How much do Nebraska-based companies pay in taxes and does it matter?

How much do Nebraska-based companies pay in taxes and does it matter?

Nebraska is no stranger to business incentives. Starting in 1985 (LB273), Nebraska embarked on a long journey of business incentives in an attempt to lure companies to the Cornhusker State as well as promote job creation. Over the last 35 years there have been many central programs in the state’s history including the Employment and Investment Growth Act in 1987 (LB775), the Nebraska Advantage Act in 2005 (LB312), and the ImagiNE Nebraska Act in 2020 (LB1107), among many other smaller programs.

And while there have been many studies on these incentives and their effectiveness, or lack thereof, one thing is always asked by policymakers and elected officials – how does Nebraska compare with other states on its incentives and what are companies really paying in corporate tax?

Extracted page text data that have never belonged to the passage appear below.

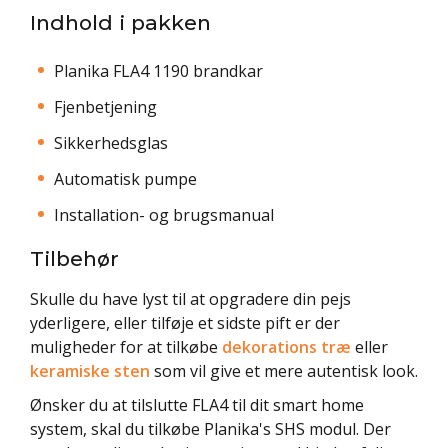
Indhold i pakken
Planika FLA4 1190 brandkar
Fjenbetjening
Sikkerhedsglas
Automatisk pumpe
Installation- og brugsmanual
Tilbehør
Skulle du have lyst til at opgradere din pejs
yderligere, eller tilføje et sidste pift er der
muligheder for at tilkøbe
dekorations træ
eller
keramiske sten
som vil give et mere autentisk look.
Ønsker du at tilslutte FLA4 til dit smart home
system, skal du tilkøbe Planika's SHS modul. Der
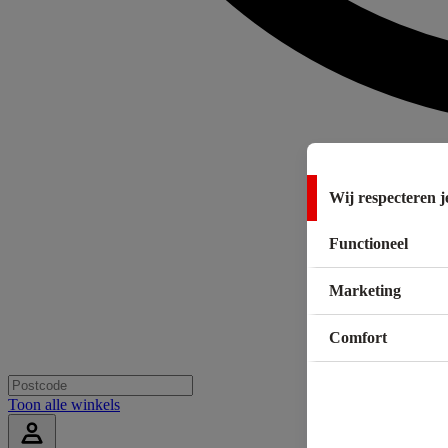
Wij respecteren j
Functioneel
Marketing
Comfort
Toon alle winkels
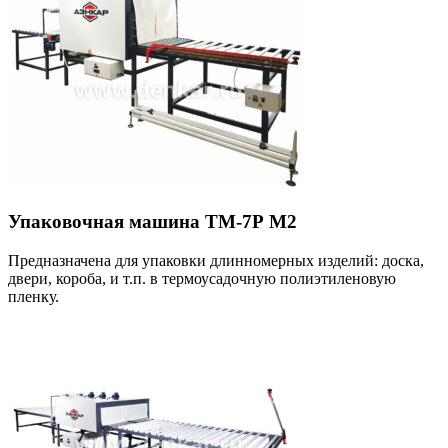
Упаковочная машина ТМ-7Р М2
Предназначена для упаковки длинномерных изделий: доска,
двери, короба, и т.п. в термоусадочную полиэтиленовую
пленку.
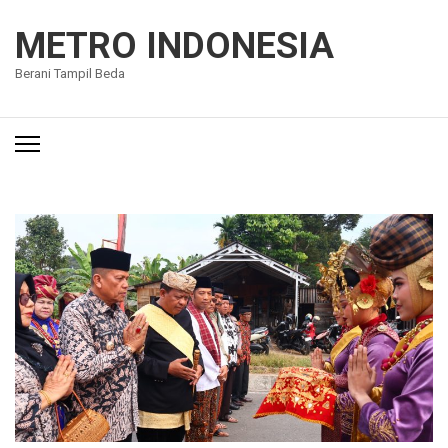
Lompat
ke
METRO INDONESIA
konten
Berani Tampil Beda
(Tekan
Enter)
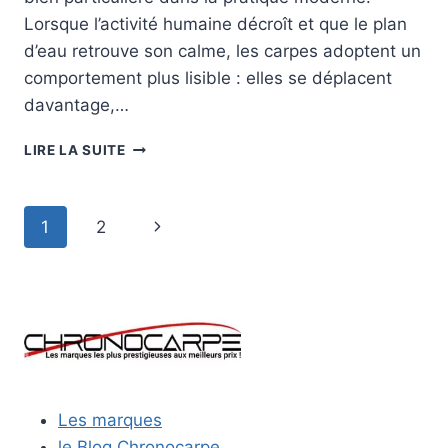
Lorsque l’activité humaine décroît et que le plan
d’eau retrouve son calme, les carpes adoptent un
comportement plus lisible : elles se déplacent
davantage,…
COMMENT
LIRE LA SUITE
PÊCHER
LA
CARPE
Navigation
Page
1
2
DE
NUIT
de
suivante
:
MÉTHODES
page
SIMPLES
ET
REPÈRES
ESSENTIELS
Les marques
le Blog Chronocarpe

The Tax Foundation has filled this void by publishing an apples-to-apples comparison of corporate tax costs in the 50 states. This is not a simple ranking or comparison of spending or taxes collected. This is a study that takes eight model firms—a corporate headquarters, a research and development facility, a technology center, a data center, a capital-intensive manufacturer, a labor-intensive manufacturer, a shared services center, and a distribution center—and used economic modeling tools to calculate each firm’s tax bill. The unique and most helpful aspect of this modeling exercise is that it was done twice for each firm in each state, once as a new firm that is eligible for all the business incentives, and again as a mature firm that is not eligible for these programs.

The title of their study, Location Matters, identifies some key issue areas surrounding business incentives. While the study is complex, here are some of the key themes or findings they drew from the modeling across all 50 states.

  1. Tax structure and tax bases matter as much as, or even more than, tax rates.
  2. Traditional corporate income taxes are only a small fraction of companies’ overall tax burden.
  3. Tax burdens are nonneutral both within and across firms and states.
  4. Incentives for new firms come at a cost for mature firms and those otherwise ineligible for incentives.

But how does this relate to Nebraska? Well, you always hear how Nebraska is a high tax state, but that is not necessarily the case for corporations. According to the findings on effective tax rates (the tax rates you actually pay after all the credits and deductions), Nebraska has an overall low tax burden for both mature and new firms, which ranks 8th and 9th nationwide, respectively.

“Taking both new and mature iterations into account, seven of the model firm iterations in our study experience a negative effective income tax rate and six experience a zero percent effective income tax rate, leaving only three firms with a positive income tax burden. This is largely attributable to the ImagiNE Nebraska Act incentives program—one of the most generous incentives programs in the country—which provides investment credits, jobs credits, and research and development (R&D) credits, as well as property and other tax abatements to qualifying firms. For many firms, these incentives more than offset the state’s high corporate income tax rate of 7.81 percent.”

Mature data centers receive the lowest total effective tax rate nationwide for this type or company while new data centers are the second lowest. However, all firms are not so lucky. A mature research and development (R&D) facility has an effective tax rate of 10.4%, while a new R&D company will have a negative liability of -0.6%.

Another finding worth noting is that new capital-intensive manufacturing firm pay a high effective tax rate. Even though the state provides many income and unemployment insurance incentives, they do not offset the high property taxes that are levied on business equipment (tangible personal property tax) which yields these types of firms an effective tax rate of 22.2%, or the 40th highest in the nation.

Here are breakdowns of Nebraska’s effective tax rates by firm type.

For a more graphical representation, here you can see which types of firms receive the most benefits from Nebraska’s current incentive programs.

Overall, it is easy to see that Nebraska is extremely generous in its incentive programs. Is that because we have high taxes and we are overcompensating? Maybe it’s time our state leaders take a good hard look at who is paying and who isn’t. Also, let’s take a look at how much corporate income tax is collected and how much is spent every year in incentives – is the state a net winner or loser? These are all questions that should be brought up when quality economic research like this is released.

Another takeaway from this is that the property tax credits and relief programs are not working. The state is paying multiple times over for the burden of property taxes, while the rates remain extraordinarily high on a national scale. True property tax reform that fundamentally lowers the rate will not only save the state money in relief programs, but in incentive programs as well.